С каждым днём болезнь усугублялась. Диму лихорадило. Он не мог спокойно спать. Ночью натягивал купленные в Далхуси свитера. Лежал в шерстяной шапке, укрытый двумя одеялами. Изойдя пóтом, начинал в отчаянии раздеваться и в итоге оставался голый под простынёй. Аня по три раза в день перестилала ему постель, выставляла на солнце мокрые подушки. Влажным прохладным полотенцем обтирала брату шею, грудь, лицо, пробовала расчесать его слипшиеся кудри.
Дима жаловался на нестерпимую ломоту в суставах и прежде всего – в левой ноге. Порывался о чём-то заговорить с Максимом, в бреду путано говорил о тайнах Шустова-старшего, со слезами вспоминал их встречу с людьми Скоробогатова. Начинал ругать себя, вслух называть слабаком. В истеричных припадках выкручивался на кровати и казался одержимым.
В редкие минуты, когда болезнь затихала, Аня заставляла брата пить говяжий бульон без специй. В итоге Диму рвало. Пришлось пообещать хозяйке двойную плату, потому что беспорядок в их номере начинал её пугать. Под конец Аня думала звонить в посольство, а потом вдруг поняла, в чём дело. Достаточно было прочитать инструкцию к противомалярийным таблеткам, которые они с Димой пили уже больше трёх недель.
– Жуть какая-то. – Аня показала Максиму длинный перечень побочных эффектов.

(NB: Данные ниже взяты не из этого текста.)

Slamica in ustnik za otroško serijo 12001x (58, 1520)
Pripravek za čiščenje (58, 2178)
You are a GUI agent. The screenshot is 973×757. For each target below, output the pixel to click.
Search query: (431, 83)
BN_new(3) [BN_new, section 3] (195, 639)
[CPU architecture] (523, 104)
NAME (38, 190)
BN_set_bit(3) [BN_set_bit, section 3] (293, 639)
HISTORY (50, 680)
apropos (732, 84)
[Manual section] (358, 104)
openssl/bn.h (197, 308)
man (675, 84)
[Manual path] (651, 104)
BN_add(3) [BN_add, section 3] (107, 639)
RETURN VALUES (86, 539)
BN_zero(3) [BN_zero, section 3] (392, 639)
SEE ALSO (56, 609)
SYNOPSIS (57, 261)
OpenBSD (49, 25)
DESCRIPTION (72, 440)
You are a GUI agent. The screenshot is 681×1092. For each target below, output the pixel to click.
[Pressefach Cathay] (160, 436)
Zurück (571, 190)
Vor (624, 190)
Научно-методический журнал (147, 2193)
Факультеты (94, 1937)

– Тошнота, рвота, головокружение, диарея, боль в животе, недомогание, утомляемость, озноб, лихорадка, – читал вслух Максим. – Наиболее часто – нарушение сна, кошмарные сновидения, реже – тревога, депрессия, панические атаки, спутанность сознания, галлюцинации, агрессивность, параноидальные реакции. Ты это серьёзно?! – Максим с недоумением посмотрел на Аню.

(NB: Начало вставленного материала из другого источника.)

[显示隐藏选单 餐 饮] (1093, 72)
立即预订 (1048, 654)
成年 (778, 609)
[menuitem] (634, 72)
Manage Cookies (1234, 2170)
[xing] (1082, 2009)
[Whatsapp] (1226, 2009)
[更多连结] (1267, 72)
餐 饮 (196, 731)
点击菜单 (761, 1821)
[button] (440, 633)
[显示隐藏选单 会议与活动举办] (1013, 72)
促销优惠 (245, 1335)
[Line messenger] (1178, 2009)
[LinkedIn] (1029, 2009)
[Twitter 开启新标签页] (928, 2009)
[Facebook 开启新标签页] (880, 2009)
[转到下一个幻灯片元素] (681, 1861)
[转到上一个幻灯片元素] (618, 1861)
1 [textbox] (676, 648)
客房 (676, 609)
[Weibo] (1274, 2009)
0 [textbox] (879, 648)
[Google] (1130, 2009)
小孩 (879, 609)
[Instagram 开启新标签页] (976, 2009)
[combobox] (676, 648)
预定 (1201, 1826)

– Читай дальше! – Аню разбирал нервный смех.
Происходящее в самом деле было до абсурдности смешным.
– Сонливость, потеря равновесия, – Максим скользил взглядом по списку, казавшемуся перечнем всех подготовленных в аду наказаний для самых беспутных грешников. Наконец воскликнул: – Описаны случаи суицидальных мыслей! Хорошее лекарство…

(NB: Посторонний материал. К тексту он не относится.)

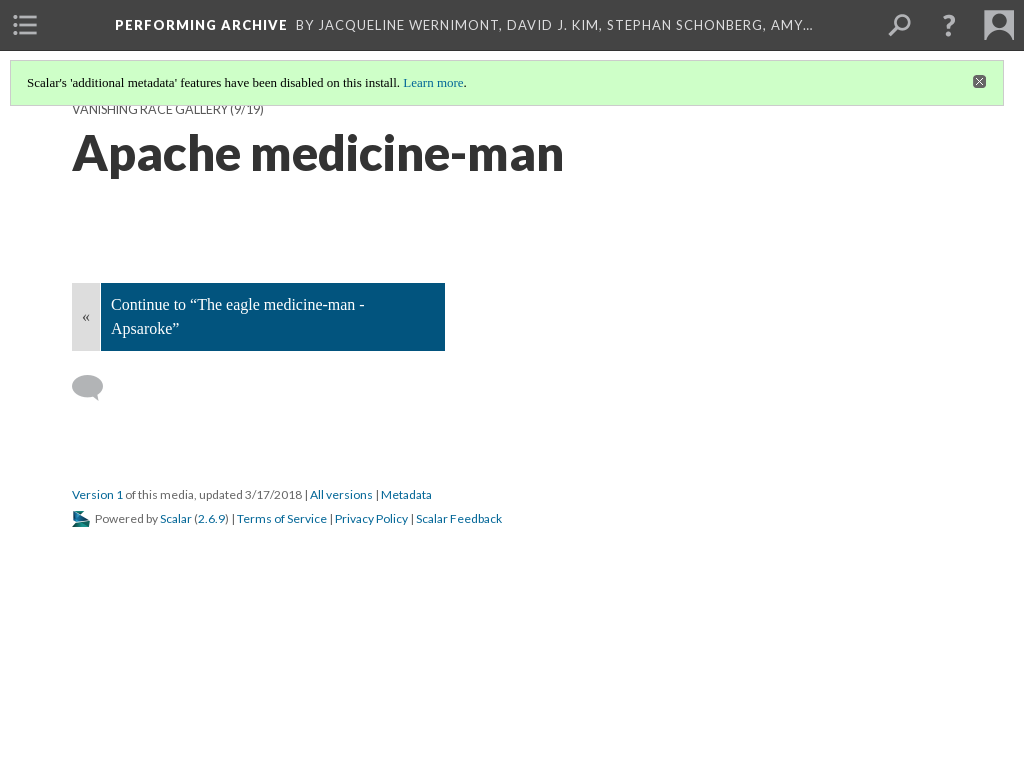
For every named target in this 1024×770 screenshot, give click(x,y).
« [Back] (86, 316)
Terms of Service (282, 518)
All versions (341, 494)
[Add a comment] (96, 388)
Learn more (433, 82)
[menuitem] (25, 25)
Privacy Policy (371, 518)
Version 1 (97, 494)
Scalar (176, 518)
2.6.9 (211, 518)
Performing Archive (201, 25)
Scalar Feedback (459, 518)
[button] (949, 25)
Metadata (406, 494)
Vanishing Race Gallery (150, 109)
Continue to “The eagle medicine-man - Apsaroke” (238, 316)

К счастью, организм Ани оказался крепче. Накопительный эффект в её случае не сработал. А Дима, пропустив очередной приём противомалярийных таблеток, пошёл на поправку. Утром следующего дня даже выпил два стакана чёрного чая с сахаром и согласился съесть плошку детской рисовой каши «Нестле» – единственное, что удалось подобрать в местных магазинах. Возможно, Диму приободрил сам факт того, что удалось выяснить причину недуга. Он ещё чувствовал слабость и всё же с пугающей одержимостью взялся за бумаги из сумки Шустова-старшего, которую им передал Джерри. Максим к этому времени отчаялся в них разобраться.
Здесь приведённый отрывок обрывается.